Heaviside step distribution

The Heaviside step distribution is defined by (Abramowitz and Stegun Eq. 29.1.3, p. 1020):

${\displaystyle H(x)=\left\{{\begin{array}{ll}0&x<0\\{\frac {1}{2}}&x=0\\1&x>0\end{array}}\right.}$

Differentiating the Heaviside distribution

At first glance things are hopeless:

${\displaystyle {\frac {{\rm {d}}H(x)}{{\rm {d}}x}}=0,~x\neq 0}$

${\displaystyle {\frac {{\rm {d}}H(x)}{{\rm {d}}x}}=\infty ,~x=0}$

however, lets define a less brutal jump in the form of a linear slope such that

${\displaystyle H_{\epsilon }(x-a)={\frac {1}{\epsilon }}\left(R(x-(a-{\frac {\epsilon }{2}}))-R(x-(a+{\frac {\epsilon }{2}}))\right)}$

in the limit ${\displaystyle \epsilon \rightarrow 0}$ this becomes the Heaviside function ${\displaystyle H(x-a)}$. However, lets differentiate first:

${\displaystyle {\frac {\rm {d}}{{\rm {d}}x}}H_{\epsilon }(x-a)={\frac {1}{\epsilon }}\left(H(x-(a-{\frac {\epsilon }{2}}))-H(x-(a+{\frac {\epsilon }{2}}))\right)}$

in the limit this is the Dirac delta function.
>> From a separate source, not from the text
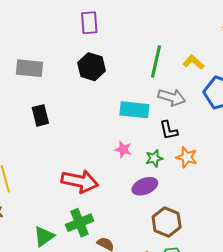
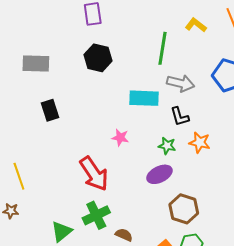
yellow L-shape: (193, 62) -> (196, 25), moved
pink star: (123, 149) -> (120, 138), moved
green star: (154, 158) -> (167, 146), turned 30
red arrow: (80, 181) -> (94, 174), turned 48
Thus

${\displaystyle {\frac {\rm {d}}{{\rm {d}}x}}[H(x)]=\delta (x)}$

The delta function has the fundamental property that

${\displaystyle \int _{-\infty }^{\infty }f(x)\delta (x-a){\rm {d}}x=f(a)}$

References

1. Milton Abramowitz and Irene A. Stegun "Handbook of Mathematical Functions" Dover Publications ninth printing.